The organization has three main objectives, namely to ensure all crime victims receive access to and assistance from the criminal justice system; to improve the quality of services provided to crime victims by victim advocates; and to ensure the criminal justice system adequately serves crime victims.
As part of her duties, Ford directs the legal program with a staff of 10 attorneys and paralegal/advocates.
She also represents victims in courts all across the state, provide training for law enforcement, attorneys, judges, advocates, and community members on victims’ rights issues and enforcement, writes grants to support our program and handles administrative and budgetary issues for the program.
“It's a dream job,” Ford said. “I can see gaps for victims and create programs to fill those gaps and provide technical assistance to support people who work with victims to solve problems and make the legal system a little easier to navigate for victims who have an attorney representing them and helping them through the process.”
Growing up in Orangeburg
She says her childhood of inquisitiveness and exposure to diverse groups at a young age all helped prepare her for her current role.

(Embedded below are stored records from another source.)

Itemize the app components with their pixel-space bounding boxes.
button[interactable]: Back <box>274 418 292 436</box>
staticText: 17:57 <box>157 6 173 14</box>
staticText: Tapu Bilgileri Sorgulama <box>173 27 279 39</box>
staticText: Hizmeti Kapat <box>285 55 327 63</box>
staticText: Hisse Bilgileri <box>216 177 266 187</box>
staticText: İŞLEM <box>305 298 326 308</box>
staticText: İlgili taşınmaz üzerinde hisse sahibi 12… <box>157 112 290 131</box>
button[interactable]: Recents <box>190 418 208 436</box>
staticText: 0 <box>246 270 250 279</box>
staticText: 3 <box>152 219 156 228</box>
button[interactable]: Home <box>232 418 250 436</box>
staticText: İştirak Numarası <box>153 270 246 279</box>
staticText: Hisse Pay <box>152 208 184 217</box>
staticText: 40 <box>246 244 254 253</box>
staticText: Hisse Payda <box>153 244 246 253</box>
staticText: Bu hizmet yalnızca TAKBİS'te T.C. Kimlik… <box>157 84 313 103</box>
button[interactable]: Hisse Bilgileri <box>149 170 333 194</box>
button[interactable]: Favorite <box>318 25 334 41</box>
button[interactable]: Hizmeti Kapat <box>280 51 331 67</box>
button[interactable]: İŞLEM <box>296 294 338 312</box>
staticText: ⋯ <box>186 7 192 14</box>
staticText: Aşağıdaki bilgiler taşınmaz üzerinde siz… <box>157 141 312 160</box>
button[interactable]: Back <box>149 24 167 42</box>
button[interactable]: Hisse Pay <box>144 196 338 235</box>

“Those early experiences really shaped my future in working with underprivileged, underserved communities,” she said. “A frequent phrase I think of is 'To whom much is given, much is required.'"
Born in Chester to Michele Bossi and Frederick Ford, Ford came to Orangeburg in 1984 at the age of 2.
Ford’s mother was the owner of Longwood Plantation and Magnolia Place, and her father owned Ford’s Tire and Automotive. Both her parents are now enjoying retirement. Phillip, her brother, serves as the manager of policy and advocacy at Eat Smart, Move More South Carolina.
Growing up, Ford loved entertaining, whether it was for her family on the hearth or acting with the Orangeburg Part-Time Players.
She also loved reading, writing and old movies.
She was a little entrepreneur as well.
“My parents got me business cards for my babysitting business when I was about 12,” she said. "It was a smashing success, ha ha! I am an advocate at heart, and my parents are the ones who nurtured that in me.”
She graduated from Orangeburg Preparatory Schools in 2000.
She entered Columbia College and graduated with a bachelor of arts degree in history and political science in 2004. While there, she was class president.
Upon graduation, Ford joined Teach for America, a nonprofit organization whose stated mission is to grow and strengthen the movement for educational equity and excellence.
As part of the program, Ford taught earth science to eight graders at a severely disadvantaged school in inner city Charlotte.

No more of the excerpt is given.